Minsk/Berlin. Ungeachtet internationaler Proteste hat Weißrussland einen zum Tode Verurteilten hingerichtet, der 2011 in der Minsker Metro ein Attentat verübt haben soll. Der 26 Jahre alte Wladislaw Kowaljow wurde – wie in der autoritären Ex-Sowjetrepublik üblich – per Genickschuss getötet, wie Medien am Samstag berichteten. Bundesaußenminister Guido Westerwelle (FDP) und Kanzleramtschef Ronald Pofalla (CDU) verurteilten die Hinrichtung. Die Osteuropa-Politikerin Marieluise Beck (Grüne) sprach von einem Vorgehen wie zu Zeiten von Sowjetdiktator Josef Stalin. Das Schicksal des zweiten Verurteilten Dmitri Konowalow war indes unklar.
Zuvor hatte der als letzter Diktator Europas kritisierte weißrussische Präsident Alexander Lukaschenko eine Begnadigung der beiden 26-Jährigen abgelehnt. Bei dem Anschlag auf die U-Bahn waren im April vorigen Jahres 15 Menschen getötet und etwa 300 verletzt worden. Die russische Zeitung „Nowaja Gaseta“ veröffentlichte das Schreiben des Obersten Gerichts in Belarus, in dem die Mutter des Verurteilten, Ljubow Kowaljowa, über die Hinrichtung informiert wurde.
"Ich verurteile die Vollstreckung der Todesstrafe gegen Wladislaw Kowaljow und bedauere, dass Präsident Lukaschenko alle internationalen Appelle, das Todesurteil nicht zu vollstrecken, ignoriert hat“, hieß es in einer in Berlin veröffentlichten Erklärung von Westerwelle.

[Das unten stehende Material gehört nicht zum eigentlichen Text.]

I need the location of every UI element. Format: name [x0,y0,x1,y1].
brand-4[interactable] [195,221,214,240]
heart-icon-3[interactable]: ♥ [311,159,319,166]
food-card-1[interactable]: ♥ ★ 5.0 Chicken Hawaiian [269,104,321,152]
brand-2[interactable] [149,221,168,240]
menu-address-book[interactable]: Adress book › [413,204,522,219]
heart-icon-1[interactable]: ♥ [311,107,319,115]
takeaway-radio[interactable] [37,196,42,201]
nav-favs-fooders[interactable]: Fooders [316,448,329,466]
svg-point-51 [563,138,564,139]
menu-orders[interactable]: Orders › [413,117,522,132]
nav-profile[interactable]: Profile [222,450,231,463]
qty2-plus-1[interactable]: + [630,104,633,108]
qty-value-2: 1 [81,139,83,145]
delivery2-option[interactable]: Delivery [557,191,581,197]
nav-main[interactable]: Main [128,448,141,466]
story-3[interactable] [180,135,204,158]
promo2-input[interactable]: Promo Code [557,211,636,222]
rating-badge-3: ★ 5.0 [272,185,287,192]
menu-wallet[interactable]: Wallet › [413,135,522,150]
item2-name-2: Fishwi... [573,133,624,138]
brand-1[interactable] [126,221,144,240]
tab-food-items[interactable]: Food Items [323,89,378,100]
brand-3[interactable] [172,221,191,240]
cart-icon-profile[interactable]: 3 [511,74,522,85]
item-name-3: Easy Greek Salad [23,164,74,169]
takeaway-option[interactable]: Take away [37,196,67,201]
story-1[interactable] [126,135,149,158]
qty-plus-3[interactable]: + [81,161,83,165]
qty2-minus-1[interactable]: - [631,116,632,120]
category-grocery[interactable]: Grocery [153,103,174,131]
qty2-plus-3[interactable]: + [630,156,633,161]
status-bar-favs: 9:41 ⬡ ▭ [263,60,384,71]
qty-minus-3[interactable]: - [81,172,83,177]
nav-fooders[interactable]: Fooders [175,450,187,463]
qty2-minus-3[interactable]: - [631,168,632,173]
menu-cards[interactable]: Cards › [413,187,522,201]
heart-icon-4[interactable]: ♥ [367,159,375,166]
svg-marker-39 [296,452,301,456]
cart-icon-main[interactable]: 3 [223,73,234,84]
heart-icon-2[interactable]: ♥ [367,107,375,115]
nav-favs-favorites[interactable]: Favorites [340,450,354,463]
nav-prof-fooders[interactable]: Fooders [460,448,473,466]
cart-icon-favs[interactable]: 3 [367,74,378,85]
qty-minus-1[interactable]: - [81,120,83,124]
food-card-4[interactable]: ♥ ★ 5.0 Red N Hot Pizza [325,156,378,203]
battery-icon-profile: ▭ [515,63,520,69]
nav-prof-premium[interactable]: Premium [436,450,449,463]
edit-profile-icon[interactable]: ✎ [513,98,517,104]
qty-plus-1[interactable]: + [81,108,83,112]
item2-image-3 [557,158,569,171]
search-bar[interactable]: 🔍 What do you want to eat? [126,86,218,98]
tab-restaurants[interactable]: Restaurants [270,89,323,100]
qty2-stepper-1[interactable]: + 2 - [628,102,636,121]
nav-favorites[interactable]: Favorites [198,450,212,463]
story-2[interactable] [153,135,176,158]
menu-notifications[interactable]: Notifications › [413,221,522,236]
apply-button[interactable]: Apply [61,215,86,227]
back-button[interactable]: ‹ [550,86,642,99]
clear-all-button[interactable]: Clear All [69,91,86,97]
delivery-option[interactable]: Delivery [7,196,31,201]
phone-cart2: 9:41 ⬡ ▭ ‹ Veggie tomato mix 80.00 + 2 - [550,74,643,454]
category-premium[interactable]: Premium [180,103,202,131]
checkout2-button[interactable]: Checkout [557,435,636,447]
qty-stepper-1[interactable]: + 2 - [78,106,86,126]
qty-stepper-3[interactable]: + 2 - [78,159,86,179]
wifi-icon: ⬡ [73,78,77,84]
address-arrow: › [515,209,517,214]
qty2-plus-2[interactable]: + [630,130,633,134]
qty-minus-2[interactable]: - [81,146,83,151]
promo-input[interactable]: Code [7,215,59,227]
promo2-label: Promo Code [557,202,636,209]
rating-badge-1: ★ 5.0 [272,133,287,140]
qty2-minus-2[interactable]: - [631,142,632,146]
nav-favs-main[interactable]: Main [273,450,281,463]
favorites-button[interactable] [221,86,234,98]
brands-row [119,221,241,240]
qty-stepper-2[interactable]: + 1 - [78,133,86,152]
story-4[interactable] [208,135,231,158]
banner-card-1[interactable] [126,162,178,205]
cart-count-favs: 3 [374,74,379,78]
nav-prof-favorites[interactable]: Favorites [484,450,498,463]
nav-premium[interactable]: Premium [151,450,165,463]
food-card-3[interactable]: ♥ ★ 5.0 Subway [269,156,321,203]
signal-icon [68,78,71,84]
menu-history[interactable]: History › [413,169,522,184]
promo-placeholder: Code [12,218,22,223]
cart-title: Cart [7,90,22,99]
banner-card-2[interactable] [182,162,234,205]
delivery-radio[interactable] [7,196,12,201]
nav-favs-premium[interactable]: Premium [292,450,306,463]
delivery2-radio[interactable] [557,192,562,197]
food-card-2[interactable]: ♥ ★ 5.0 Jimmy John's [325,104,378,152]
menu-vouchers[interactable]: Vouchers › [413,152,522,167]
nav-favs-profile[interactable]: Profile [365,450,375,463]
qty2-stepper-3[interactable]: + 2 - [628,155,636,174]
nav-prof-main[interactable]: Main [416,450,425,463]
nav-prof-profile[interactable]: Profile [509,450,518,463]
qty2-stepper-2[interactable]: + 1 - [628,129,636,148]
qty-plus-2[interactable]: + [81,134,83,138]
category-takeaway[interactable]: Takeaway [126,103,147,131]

Er forderte Lukaschenko auf, das Todesurteil gegen den Mitbeschuldigten Konowalow nicht auszuführen. Die Hinrichtung werde die ohnehin schwer belasteten Beziehungen zwischen Weißrussland und Europa weiter erschweren, teilte Kanzleramtschef Pofalla mit.

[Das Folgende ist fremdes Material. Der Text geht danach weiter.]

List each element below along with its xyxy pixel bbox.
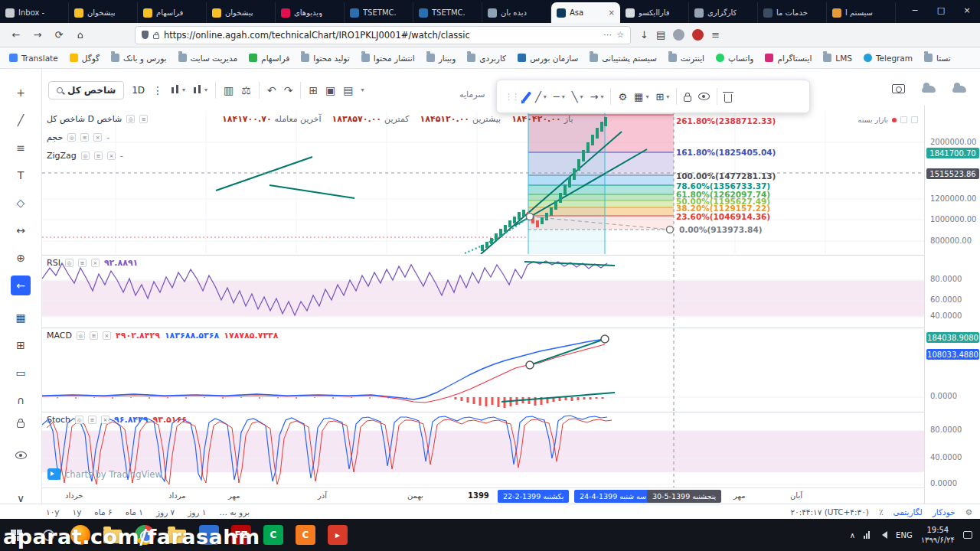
bookmark-item[interactable]: فراسهام (249, 54, 289, 63)
taskbar-app-orange[interactable]: C (289, 519, 322, 551)
bookmark-folder[interactable]: تولید محتوا (301, 54, 349, 63)
browser-tab-active[interactable]: Asa× (551, 2, 620, 23)
bookmark-folder[interactable]: وبینار (426, 54, 456, 63)
eye-icon[interactable]: ◎ (65, 259, 74, 267)
eye-icon[interactable]: ◎ (67, 133, 76, 142)
close-icon[interactable]: × (103, 331, 111, 340)
tradingview-attribution[interactable]: charts by TradingView (47, 468, 162, 480)
browser-tab[interactable]: ویدیوهای (276, 2, 345, 23)
settings-gear-icon[interactable]: ⚙ (618, 91, 627, 103)
language-indicator[interactable]: ENG (896, 531, 913, 540)
ray-line-dropdown[interactable]: ╲▾ (572, 91, 583, 103)
redo-icon[interactable]: ↷ (284, 84, 293, 96)
goto-date-button[interactable]: برو به … (219, 507, 250, 517)
range-button[interactable]: ۱ ماه (126, 507, 143, 517)
taskbar-app-camtasia[interactable]: C (257, 519, 289, 551)
fib-label[interactable]: 23.60%1046914.36 (676, 212, 770, 221)
https-lock-icon[interactable] (153, 34, 159, 39)
add-tool-icon[interactable]: ⊞ (11, 335, 31, 355)
bookmark-item[interactable]: گوگل (70, 54, 100, 63)
browser-tab[interactable]: پیشخوان (207, 2, 276, 23)
settings-icon[interactable]: ≡ (88, 416, 96, 424)
panel-icon[interactable] (900, 116, 907, 123)
template-dropdown[interactable]: ⊞▾ (655, 91, 669, 103)
zoom-tool-icon[interactable]: ⊕ (11, 248, 31, 268)
ruler-tool-icon[interactable]: ▭ (11, 363, 31, 383)
close-icon[interactable]: × (101, 416, 109, 424)
maximize-button[interactable]: □ (928, 0, 954, 21)
bookmark-item[interactable]: Telegram (864, 54, 913, 63)
close-icon[interactable]: × (107, 152, 116, 160)
bookmark-folder[interactable]: سیستم پشتیبانی (590, 54, 657, 63)
fullscreen-icon[interactable]: ⊞ (309, 84, 318, 96)
browser-tab[interactable]: TSETMC. (413, 2, 482, 23)
horizontal-line-dropdown[interactable]: ─▾ (554, 91, 565, 103)
taskbar-app-red[interactable]: ▸ (322, 519, 354, 551)
settings-icon[interactable]: ≡ (78, 259, 87, 267)
trendline-style-dropdown[interactable]: ╱▾ (535, 91, 547, 103)
close-icon[interactable]: × (93, 133, 102, 142)
trash-icon[interactable] (724, 94, 732, 103)
rsi-chart-canvas[interactable] (42, 256, 924, 328)
reload-button[interactable]: ⟳ (49, 26, 69, 44)
panel-icon[interactable] (911, 116, 918, 123)
layout-dropdown-icon[interactable]: ▾ (361, 86, 364, 93)
settings-icon[interactable]: ≡ (94, 152, 103, 160)
fib-label[interactable]: 0.00%913973.84 (679, 225, 763, 234)
fib-label[interactable]: 261.80%2388712.33 (676, 116, 776, 126)
macd-chart-canvas[interactable] (42, 328, 924, 412)
interval-button[interactable]: 1D (132, 85, 145, 96)
range-button[interactable]: ۱۰y (46, 507, 60, 517)
shapes-tool-icon[interactable]: ◇ (11, 193, 31, 213)
browser-tab[interactable]: کارگزاری (689, 2, 758, 23)
bookmark-folder[interactable]: کاربردی (467, 54, 506, 63)
range-button[interactable]: ۱ روز (188, 507, 206, 517)
fib-label[interactable]: 161.80%1825405.04 (676, 148, 776, 157)
back-panel-button[interactable]: ← (11, 276, 31, 295)
settings-gear-icon[interactable]: ⚙ (965, 507, 972, 517)
back-button[interactable]: ← (6, 26, 26, 44)
account-icon[interactable] (673, 29, 684, 41)
save-icon[interactable]: ▣ (325, 84, 335, 96)
tracking-shield-icon[interactable] (142, 31, 149, 39)
browser-tab[interactable]: Inbox - (0, 2, 69, 23)
eye-icon[interactable]: ◎ (77, 331, 85, 340)
browser-tab[interactable]: خدمات ما (758, 2, 827, 23)
lock-icon[interactable] (684, 96, 691, 102)
close-icon[interactable]: × (91, 259, 100, 267)
drag-handle-icon[interactable]: ⋮⋮ (505, 92, 518, 102)
settings-icon[interactable]: ≡ (80, 133, 89, 142)
notifications-icon[interactable] (963, 531, 972, 539)
pencil-icon[interactable] (522, 91, 531, 102)
eye-icon[interactable]: ◎ (81, 152, 90, 160)
downloads-icon[interactable]: ↓ (640, 29, 648, 41)
browser-tab[interactable]: سیستم ا (827, 2, 896, 23)
eye-icon[interactable]: ◎ (126, 115, 135, 123)
measure-tool-icon[interactable]: ↔ (11, 220, 31, 240)
fib-label[interactable]: 100.00%1477281.13 (676, 171, 776, 181)
fib-tool-icon[interactable]: ≡ (11, 138, 31, 158)
settings-icon[interactable]: ≡ (139, 115, 148, 123)
eye-tool-icon[interactable] (11, 445, 31, 465)
browser-tab[interactable]: فاراایکسو (620, 2, 689, 23)
bookmark-item[interactable]: سازمان بورس (518, 54, 578, 63)
magnet-tool-icon[interactable]: ∩ (11, 390, 31, 410)
layout-grid-dropdown[interactable]: ▦▾ (634, 91, 648, 103)
bookmark-folder[interactable]: مدیریت سایت (178, 54, 238, 63)
chart-style-button-2[interactable]: ▾ (193, 84, 207, 96)
adblock-icon[interactable] (692, 29, 704, 41)
eye-icon[interactable] (698, 93, 710, 100)
menu-icon[interactable]: ≡ (711, 29, 720, 41)
home-button[interactable]: ⌂ (70, 26, 90, 44)
browser-tab[interactable]: فراسهام (138, 2, 207, 23)
tray-expand-icon[interactable]: ∧ (850, 531, 855, 540)
bookmark-folder[interactable]: انتشار محتوا (361, 54, 415, 63)
price-axis[interactable]: 2000000.00 1841700.70 1515523.86 1200000… (924, 106, 980, 504)
clock-label[interactable]: ۲۰:۴۴:۱۷ (UTC+۴:۳۰) (790, 507, 869, 517)
grid-tool-icon[interactable]: ▦ (11, 308, 31, 328)
bookmark-item[interactable]: واتساپ (716, 54, 753, 63)
browser-tab[interactable]: TSETMC. (345, 2, 413, 23)
cloud-load-icon[interactable] (952, 86, 966, 93)
price-chart-canvas[interactable] (42, 111, 924, 254)
time-axis[interactable]: خرداد مرداد مهر آذر بهمن 1399 یکشنبه 139… (42, 487, 924, 504)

"Aus meiner Sicht ist der Gedanke unerträglich, dass dieses Unrechtsregime durch die Austragung der Eishockey-Weltmeisterschaft im nächsten Jahr, die ein persönliches Anliegen Lukaschenkos ist, eine besondere Auszeichnung erfährt“, hieß es in Pofallas Mitteilung. Die Bundesregierung hatte nach eigenen Angaben ganz erhebliche Zweifel an der Rechtsstaatlichkeit des Verfahrens. Der Gerichtsprozess war nach Einschätzung von Beobachtern voller Widersprüche und ohne überzeugende Beweise.
"In diesem Schauprozess nach stalinistischer Manier ging es nicht um die Ermittlung der wahren Täter und deren Bestrafung, sondern darum, Spuren zu verwischen, die in das Zentrum von Lukaschenkos Regime selber weisen“, teilte die Bundestagsabgeordnete Beck in Berlin mit. Viele Menschen in Weißrussland hatten Zweifel an der Schuld der Männer sowie an den vom Geheimdienst KGB geführten Ermittlungen.

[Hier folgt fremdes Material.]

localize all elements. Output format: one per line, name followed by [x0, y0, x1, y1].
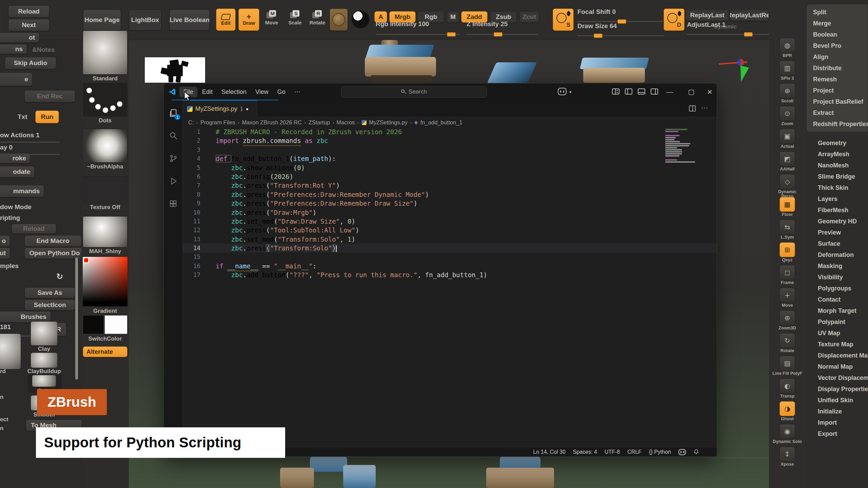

In Internetblogs hatten Experten die Meinung geäußert, es könne sich nach dem Modell des sowjetischen Staatsterrors um einen vom Machtapparat inszenierten Anschlag handeln, um die Menschen in Angst zu versetzen. Das völlig verarmte Weißrussland erlebt gegenwärtig eine seiner schlimmsten Wirtschaftskrisen sowie einen dramatischen Wertverlust des belarussischen Rubels. Wichtigster Verbündeter Lukaschenkos ist Russland.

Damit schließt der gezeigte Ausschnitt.